To do: A copy is needed of each line in the records that has the word "votre".

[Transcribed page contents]
----------

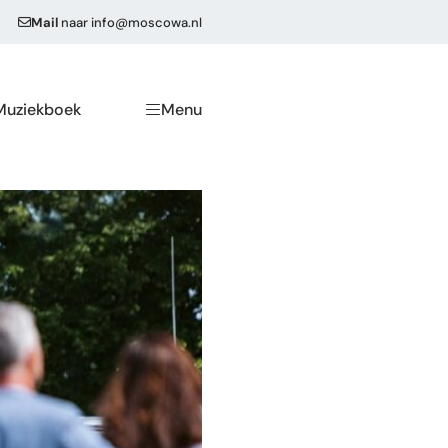
Mail
naar
info@moscowa.nl
Muziekboek
Menu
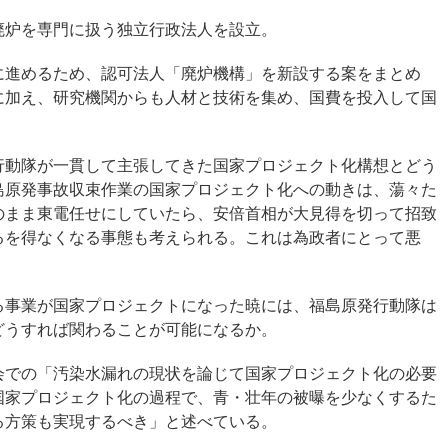
廃炉を専門に扱う独立行政法人を設立。
に進めるため、認可法人「廃炉機構」を新設する案をまとめ
に加え、研究機関からも人材と技術を集め、国費を投入して国
行動隊が一貫して主張してきた国家プロジェクト化構想とどう
島原発事故収束作業の国家プロジェクト化への動きは、蕩々た
のまま東電任せにしていたら、安倍首相が大見得を切って招致
るを得なくなる事態も考えられる。これは為政者にとって悪
る事業が国家プロジェクトになった暁には、福島原発行動隊は
どうすれば関わることが可能になるか。
会での「汚染水漏れの現状を論じて国家プロジェクト化の必要
国家プロジェクト化の過程で、青・壮年の被曝を少なくするた
る方策も実現するべき」と述べている。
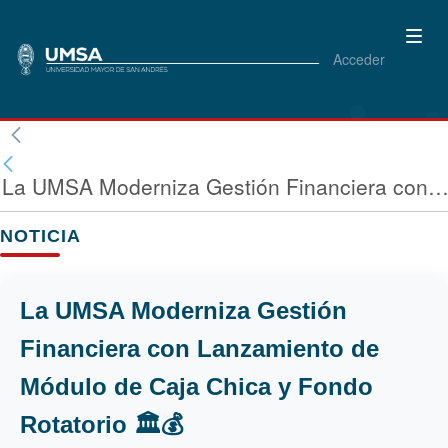
Acceder
La UMSA Moderniza Gestión Financiera con Lanzamiento de Módulo de Caja Chica y Fondo Rotatorio
NOTICIA
La UMSA Moderniza Gestión
Financiera con Lanzamiento de
Módulo de Caja Chica y Fondo
Rotatorio 🏛️💰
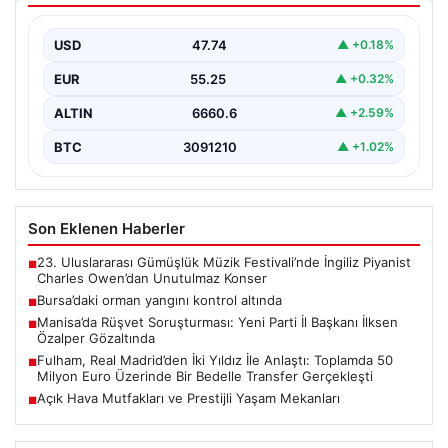
USD
47.74
▲ +0.18%
EUR
55.25
▲ +0.32%
ALTIN
6660.6
▲ +2.59%
BTC
3091210
▲ +1.02%
Son Eklenen Haberler
23. Uluslararası Gümüşlük Müzik Festivali’nde İngiliz Piyanist
■
Charles Owen’dan Unutulmaz Konser
Bursa’daki orman yangını kontrol altında
■
Manisa’da Rüşvet Soruşturması: Yeni Parti İl Başkanı İlksen
■
Özalper Gözaltında
Fulham, Real Madrid’den İki Yıldız İle Anlaştı: Toplamda 50
■
Milyon Euro Üzerinde Bir Bedelle Transfer Gerçekleşti
Açık Hava Mutfakları ve Prestijli Yaşam Mekanları
■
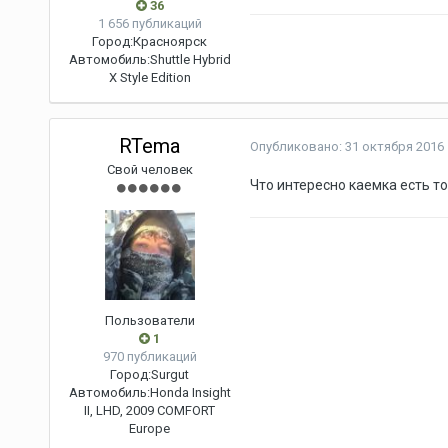
36
1 656 публикаций
Город:
Красноярск
Автомобиль:
Shuttle Hybrid
X Style Edition
RTema
Опубликовано:
31 октября 2016
Свой человек
Что интересно каемка есть т
Пользователи
1
970 публикаций
Город:
Surgut
Автомобиль:
Honda Insight
II, LHD, 2009 COMFORT
Europe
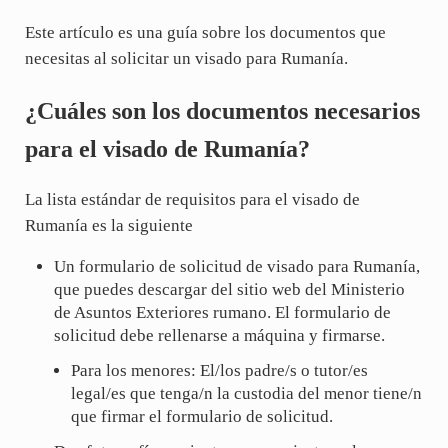
Este artículo es una guía sobre los documentos que
necesitas al solicitar un visado para Rumanía.
¿Cuáles son los documentos necesarios
para el visado de Rumanía?
La lista estándar de requisitos para el visado de
Rumanía es la siguiente
Un formulario de solicitud de visado para Rumanía,
que puedes descargar del sitio web del Ministerio
de Asuntos Exteriores rumano. El formulario de
solicitud debe rellenarse a máquina y firmarse.
Para los menores: El/los padre/s o tutor/es
legal/es que tenga/n la custodia del menor tiene/n
que firmar el formulario de solicitud.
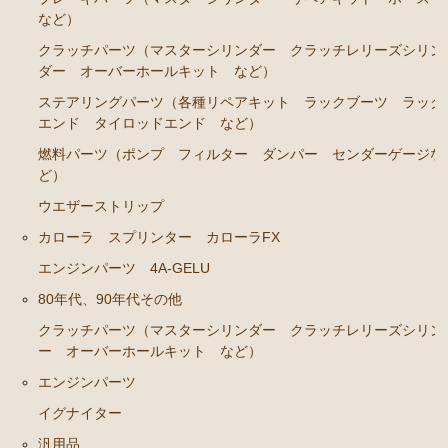
など）
クラッチパーツ（マスターシリンダー クラッチレリーズシリン
ダー オーバーホールキット など）
ステアリングパーツ（各種リペアキット ラックブーツ ラック
エンド タイロッドエンド など）
燃料パーツ（ポンプ フィルター ダンパー センダーゲージな
ど）
ウエザーストリップ
カローラ スプリンター カローラFX
エンジンパーツ 4A-GELU
80年代、90年代その他
クラッチパーツ（マスターシリンダー クラッチレリーズシリン
ー オーバーホールキット など）
エンジンパーツ
イグナイター
汎用品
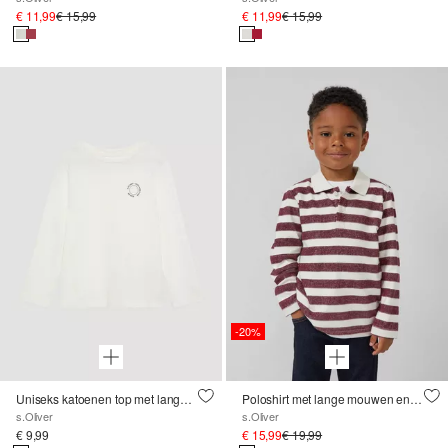
€ 11,99
€ 15,99
€ 11,99
€ 15,99
-20%
Uniseks katoenen top met lange mouwen en een klein printdetail
Poloshirt met lange mouwen en strepen
s.Oliver
s.Oliver
€ 9,99
€ 15,99
€ 19,99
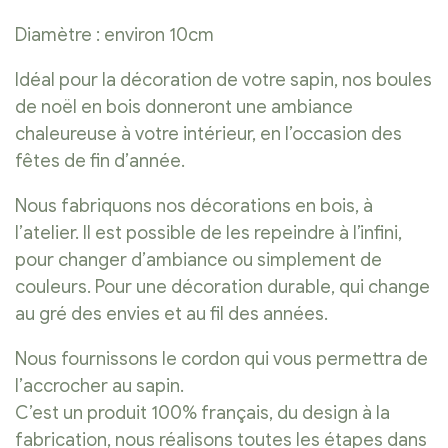
Diamètre : environ 10cm
Idéal pour la décoration de votre sapin, nos boules
de noël en bois donneront une ambiance
chaleureuse à votre intérieur, en l’occasion des
fêtes de fin d’année.
Nous fabriquons nos décorations en bois, à
l’atelier. Il est possible de les repeindre à l’infini,
pour changer d’ambiance ou simplement de
couleurs. Pour une décoration durable, qui change
au gré des envies et au fil des années.
Nous fournissons le cordon qui vous permettra de
l’accrocher au sapin.
C’est un produit 100% français, du design à la
fabrication, nous réalisons toutes les étapes dans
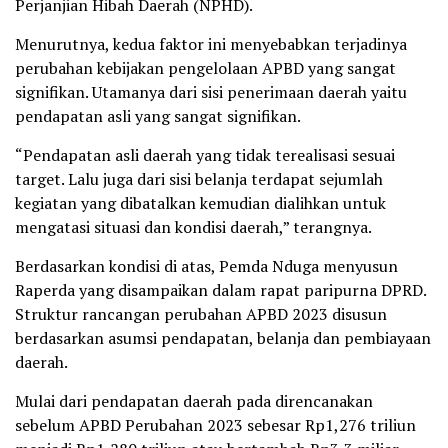
Perjanjian Hibah Daerah (NPHD).
Menurutnya, kedua faktor ini menyebabkan terjadinya
perubahan kebijakan pengelolaan APBD yang sangat
signifikan. Utamanya dari sisi penerimaan daerah yaitu
pendapatan asli yang sangat signifikan.
“Pendapatan asli daerah yang tidak terealisasi sesuai
target. Lalu juga dari sisi belanja terdapat sejumlah
kegiatan yang dibatalkan kemudian dialihkan untuk
mengatasi situasi dan kondisi daerah,” terangnya.
Berdasarkan kondisi di atas, Pemda Nduga menyusun
Raperda yang disampaikan dalam rapat paripurna DPRD.
Struktur rancangan perubahan APBD 2023 disusun
berdasarkan asumsi pendapatan, belanja dan pembiayaan
daerah.
Mulai dari pendapatan daerah pada direncanakan
sebelum APBD Perubahan 2023 sebesar Rp1,276 triliun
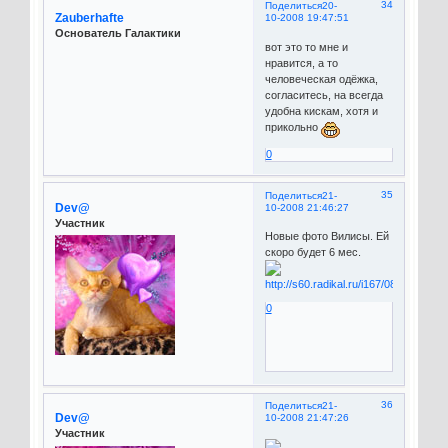
34
Поделиться
20-
Zauberhafte
10-2008 19:47:51
Основатель Галактики
вот это то мне и
нравится, а то
человеческая одёжка,
согласитесь, на всегда
удобна кискам, хотя и
прикольно
0
35
Поделиться
21-
Dev@
10-2008 21:46:27
Участник
Новые фото Вилисы. Ей
скоро будет 6 мес.
0
36
Поделиться
21-
Dev@
10-2008 21:47:26
Участник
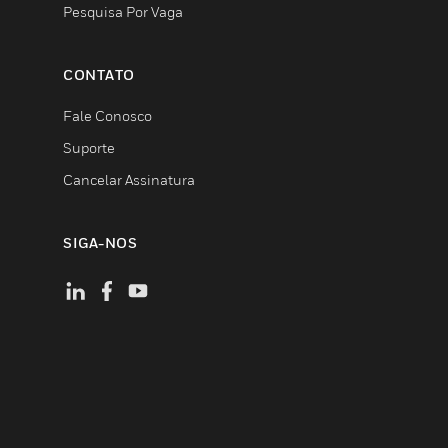
Pesquisa Por Vaga
CONTATO
Fale Conosco
Suporte
Cancelar Assinatura
SIGA-NOS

----------

Answer to this task:
Idéal pour la décoration de votre sapin, nos boules
chaleureuse à votre intérieur, en l’occasion des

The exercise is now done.